#### WHAT THE EXERCISE ASKS:
Write the records out exactly, so that no picture remains in the copy.

#### SOURCE MATERIAL:
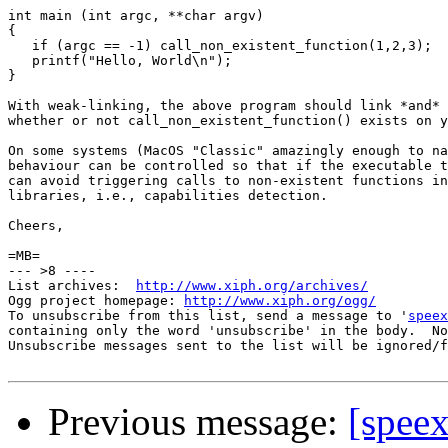
int main (int argc, **char argv)

{

   if (argc == -1) call_non_existent_function(1,2,3);

   printf("Hello, World\n");

}

With weak-linking, the above program should link *and* 
whether or not call_non_existent_function() exists on y
On some systems (MacOS "Classic" amazingly enough to na
behaviour can be controlled so that if the executable t
can avoid triggering calls to non-existent functions in
libraries, i.e., capabilities detection.

Cheers,

=MB=

--- >8 ----

List archives:  
http://www.xiph.org/archives/
Ogg project homepage: 
http://www.xiph.org/ogg/
To unsubscribe from this list, send a message to '
speex
containing only the word 'unsubscribe' in the body.  No
Unsubscribe messages sent to the list will be ignored/f
Previous message:
[speex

#### RESPONSE TO THE EXERCISE:
int main (int argc, **char argv)

{

   if (argc == -1) call_non_existent_function(1,2,3);

   printf("Hello, World\n");

}

With weak-linking, the above program should link *and* 
whether or not call_non_existent_function() exists on y
On some systems (MacOS "Classic" amazingly enough to na
behaviour can be controlled so that if the executable t
can avoid triggering calls to non-existent functions in
libraries, i.e., capabilities detection.

Cheers,

=MB=

--- >8 ----

List archives:  
http://www.xiph.org/archives/
Ogg project homepage: 
http://www.xiph.org/ogg/
To unsubscribe from this list, send a message to '
speex
containing only the word 'unsubscribe' in the body.  No
Unsubscribe messages sent to the list will be ignored/f
Previous message:
[speex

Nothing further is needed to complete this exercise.